Useful, Until It Isn't: LLMs for Data Science

Last week, I tested AI against a real Data Science use case to separate hype from what actually works. Full transparency — I’m ramping up on AI like everyone else, and a week of exploration means some bias is baked in. But here’s what I found.

1. Know your AI lego box

Setting up your workflow is half the process. Before you write a single prompt, you need to understand the assembly pieces at your disposal and how they fit together. There are three decisions to make upfront: First, how are you going to interact with the AI — through a terminal UI like Claude Code, or through an IDE like VS Code? Both have extensions and integrations, but they create very different working styles. Second, which LLM provider are you going to use? Pick one — Claude, OpenAI, or Gemini — and stick with it. You can switch later. Start with a mid-tier model rather than jumping straight to the most powerful option. Third, which MCPs do you need? Set up the Model Context Protocol integrations specific to your workflow outputs. For example, if you’re producing work that goes into Confluence, set up the Confluence MCP. These integrations are what allow the agent to take meaningful actions in your actual environment.

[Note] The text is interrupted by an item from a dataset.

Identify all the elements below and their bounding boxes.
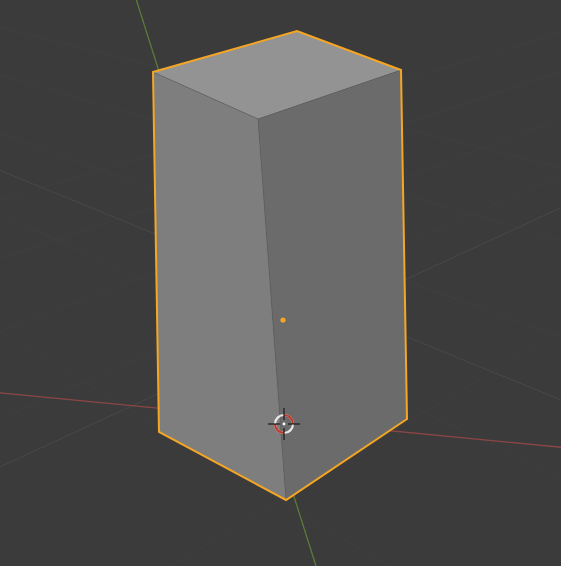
svg-point-21 [283, 423, 286, 426]
cube-object[interactable] [153, 31, 407, 500]
object-origin [280, 317, 285, 322]
3d-viewport[interactable] [0, 0, 561, 566]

Understanding these 3 pieces before you start is what separates a productive session from a frustrating one.

2. MCP is a game changer

The difference between running an AI agent with and without MCP access is stark. For e.g. - In a SQL workflow, running the agent without access to a data dictionary produced highly suboptimal results — the model was guessing what columns meant and hallucinating frequently. The moment a clear data dictionary was integrated through MCP — with column names, definitions, and context — the quality improved dramatically. Hallucinations dropped significantly. This matters beyond just output quality. First impressions of AI are powerful. If your initial interaction produces unreliable results, you’ll write off the tool entirely. Getting MCP set up correctly before you start means your first experience is the right one.

3. Interactive mode until you master the failure modes

There are two ways to work with an AI agent: fully autonomous, where you hand over the wheel entirely to an agent, or interactive, where you remain the architect and the AI plays the role of a junior analyst. For complex work (like the one I undertook - building a feature engineering pipeline), interactive mode was significantly more reliable. Running it autonomously would not have caught the cases where code failed silently — a particularly dangerous failure mode because nothing breaks visibly, but the output is wrong. There were also SQL and architectural inefficiencies in the feature engineering pipeline that required human judgment to spot and fix. The takeaway is not that autonomous mode is bad. It’s that you need to understand the failure modes of your specific use case before you hand over control. Interactive mode is how you learn those failure modes.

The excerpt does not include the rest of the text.